Excerpts from a dataset
# # #
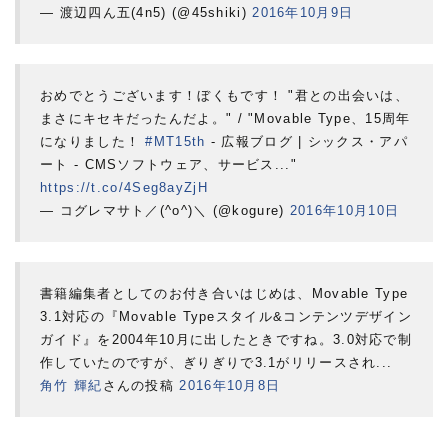
— 渡辺四ん五(4n5) (@45shiki)
2016年10月9日
おめでとうございます！ぼくもです！ "君との出会いは、
まさにキセキだったんだよ。" / "Movable Type、15周年
になりました！
#MT15th
- 広報ブログ | シックス・アパ
ート - CMSソフトウェア、サービス..."
https://t.co/4Seg8ayZjH
— コグレマサト／(^o^)＼ (@kogure)
2016年10月10日
書籍編集者としてのお付き合いはじめは、Movable Type
3.1対応の『Movable Typeスタイル&コンテンツデザイン
ガイド』を2004年10月に出したときですね。3.0対応で制
作していたのですが、ぎりぎりで3.1がリリースされ...
角竹 輝紀
さんの投稿
2016年10月8日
# # #
> _EXERCISE BRIEF_: Copy all of the records verbatim, omitting the pictures.

> _RESULT FOR THIS TASK_:
— 渡辺四ん五(4n5) (@45shiki)
2016年10月9日
おめでとうございます！ぼくもです！ "君との出会いは、
まさにキセキだったんだよ。" / "Movable Type、15周年
になりました！
#MT15th
- 広報ブログ | シックス・アパ
ート - CMSソフトウェア、サービス..."
https://t.co/4Seg8ayZjH
— コグレマサト／(^o^)＼ (@kogure)
2016年10月10日
書籍編集者としてのお付き合いはじめは、Movable Type
3.1対応の『Movable Typeスタイル&コンテンツデザイン
ガイド』を2004年10月に出したときですね。3.0対応で制
作していたのですが、ぎりぎりで3.1がリリースされ...
角竹 輝紀
さんの投稿
2016年10月8日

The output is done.